Par Christine Lejoux  |   |  691  mots
Les hedge funds ont collecté 20 milliards de dollars, au premier semestre 2012. Copyright Reuters (Crédits : <small>Reuters</small>)
Les fonds d'investissement spéculatifs, jugés en partie responsables de la crise financière de 2008, voient leurs performances mises à mal par la volatilité des marchés. Certains sont contraints de rendre de l'argent à leurs actionnaires.

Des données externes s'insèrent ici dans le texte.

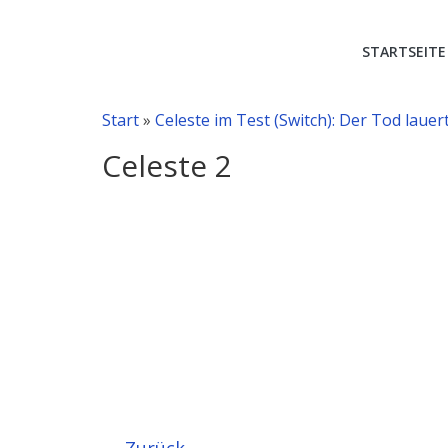
RetroVideoSpie
STARTSEITE
Gaming-
Blog
Start
»
Celeste im Test (Switch): Der Tod lauer
mit
aktuellen
Celeste 2
Preislisten
und
Videospielgeschichte!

Louis Bacon a dû mettre son orgueil dans sa poche. Le célèbre gérant de « hedge funds » (fonds spéculatifs), contemporain du non moins fameux George Soros, vient d'écrire aux actionnaires de son fonds Moore Global Investment Fund qu'il allait leur rembourser deux milliards de dollars. Un montant qui ne représente pas moins d'un quart des actifs gérés par Moore Global Investment Fund. A l'origine de cette largesse : la « décevante » performance de 0,35% enregistrée par le fonds, au premier semestre, écrit Louis Bacon. « Je préfère réduire la taille du fonds, afin de servir aux actionnaires un rendement en adéquation avec les frais de gestion qu'ils paient », poursuit le financier.

Un rendement de -4,8% en 2011

Les déconvenues de Moore Global Investment Fund ne sont pas un cas isolé. Oubliées, les heures de gloire des hedge funds, cette « finance sans visage », comme dirait François Hollande, qui amasse des milliards en spéculant à tout va sur les marchés ! En 2011, les hedge funds - censés offrir aux investisseurs institutionnels des performances décorrélées de la Bourse - ont généré un rendement de -4,8%, à l'échelle mondiale, selon Hedge Fund Research (HFR). Soit un repli supérieur à celui de l'indice actions MSCI Monde. Depuis 1990, l'industrie des fonds spéculatifs n'avait connu que deux années de rendements négatifs.

Une volatilité extrême

Si les performances des hedge funds sont mises à mal, c'est en raison de la crise de la dette dans la zone euro et, plus précisément, de la très forte volatilité des marchés, qui déjoue les paris pris par ces fonds sur l'évolution des actions, des obligations, etc. Ainsi, autant John Paulson, l'une des stars du secteur, avait parfaitement anticipé la crise des subprimes (crédits hypothécaires américains risqués), en 2007, autant il a été pris de court par la crise de la zone euro. Son fonds Advantage Plus aurait perdu 18%, au premier semestre, selon l'agence Reuters.

Une performance inférieure à celle des actions et des obligations

L'année 2012 a mieux démarré pour le secteur, avec un rendement de 2,88% au 7 août, selon les données de HFR. Mais cette performance est bien pâle, au regard de celles des marchés actions et obligataires. Les fonds français et étrangers commercialisés en France et investis en actions gagnent près de 12%, depuis le début de l'année, d'après les statistiques du cabinet « EuroPerformance-a Six Company. » Et ceux placés en obligations affichent une progression de 8% depuis janvier.

Décollecte pour les plus petits fonds

Voilà qui ne va pas réconcilier les investisseurs avec les hedge funds, soupçonnés d'être en partie responsables de la crise financière de 2008, avec leurs spéculations à la baisse sur les marchés. D'ailleurs, les fonds de pension, assureurs et autres investisseurs ont alloué 20 milliards de dollars seulement aux hedge funds, au premier semestre, selon HFR. Un montant qui représente moins du tiers de la collecte (nette des retraits) des six premiers mois de 2011.

Et seuls les plus gros hedge funds en bénéficient : au deuxième trimestre, les fonds gérant plus de 5 milliards de dollars d'actifs ont affiché une collecte nette de 11 milliards de dollars, au total, alors que ceux disposant de moins de 5 milliards de dollars d'actifs sous gestion ont subi une décollecte nette de 6,9 milliards.

Accélération de la concentration

Les plus petits hedge funds vont donc éprouver des difficultés croissantes à survivre au sein de ce secteur très concurrentiel. De fait, la concentration du secteur s'est accélérée, ces derniers mois. En mai, Man, l'un des plus grands gérants de hedge funds dans le monde, a racheté le britannique Financial Risk Management, spécialisé dans la gestion de fonds spéculatifs. Trois semaines plus tôt, c'est Rothschild & Cie qui s'était emparé du français HDF Finance. Une opération précédée par le rapprochement entre le français Olympia et l'Américain Kenmar, en avril.